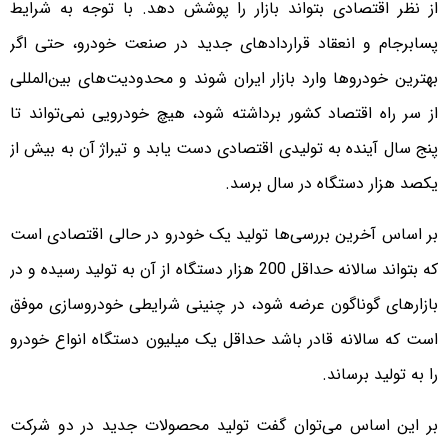
از نظر اقتصادی بتواند بازار را پوشش دهد. با توجه به شرایط
پسابرجام و انعقاد قراردادهای جدید در صنعت خودرو، حتی اگر
بهترین خودروها وارد بازار ایران شوند و محدودیت‌های بین‌المللی
از سر راه اقتصاد کشور برداشته شود، هیچ خودرویی نمی‌تواند تا
پنج سال آینده به تولیدی اقتصادی دست یابد و تیراژ آن به بیش از
یکصد هزار دستگاه در سال برسد.
بر اساس آخرین بررسی‌ها تولید یک خودرو در حالی اقتصادی است
که بتواند سالانه حداقل 200 هزار دستگاه از آن به تولید رسیده و در
بازارهای گوناگون عرضه شود، در چنینی شرایطی خودروسازی موفق
است که سالانه قادر باشد حداقل یک میلیون دستگاه انواع خودرو
را به تولید برساند.
بر این اساس می‌توان گفت تولید محصولات جدید در دو شرکت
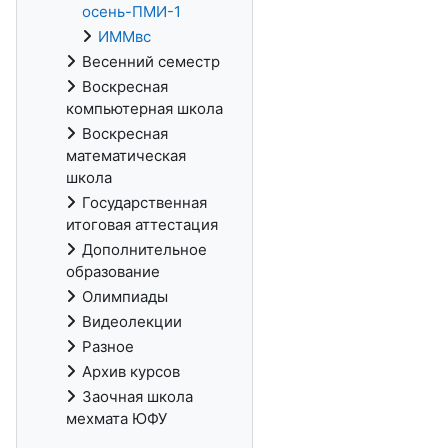
осень-ПМИ-1
ИММвс
Весенний семестр
Воскресная
компьютерная школа
Воскресная
математическая
школа
Государственная
итоговая аттестация
Дополнительное
образование
Олимпиады
Видеолекции
Разное
Архив курсов
Заочная школа
мехмата ЮФУ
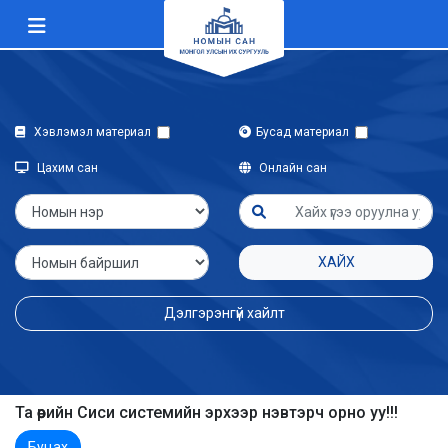
Хэвлэмэл материал
Бусад материал
Цахим сан
Онлайн сан
ХАЙХ
Дэлгэрэнгүй хайлт
Та өөрийн Сиси системийн эрхээр нэвтэрч орно уу!!!
Буцах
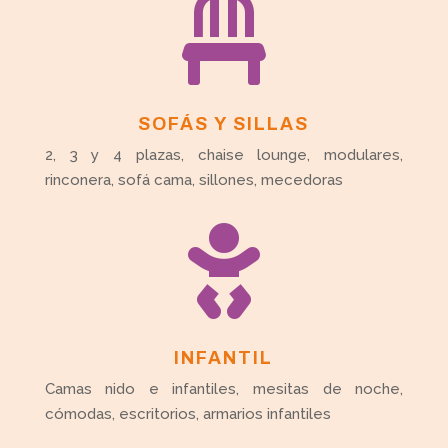

SOFÁS Y SILLAS
2, 3 y 4 plazas, chaise lounge, modulares,
rinconera, sofá cama, sillones, mecedoras

INFANTIL
Camas nido e infantiles, mesitas de noche,
cómodas, escritorios, armarios infantiles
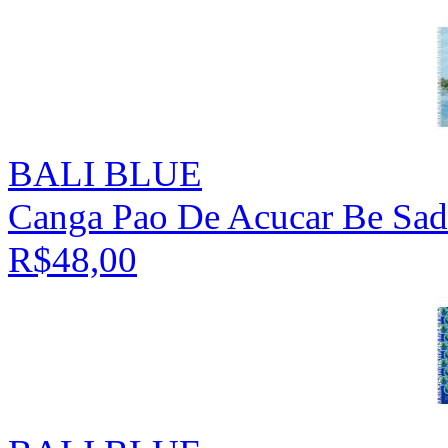
BALI BLUE
Canga Pao De Acucar Be Sad
R$48,00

○ ○ ○

» ACTIVITY: From the data, collect all lines where the string "بتواند" appears.

» SOLUTION:
از نظر اقتصادی بتواند بازار را پوشش دهد. با توجه به شرایط
که بتواند سالانه حداقل 200 هزار دستگاه از آن به تولید رسیده و در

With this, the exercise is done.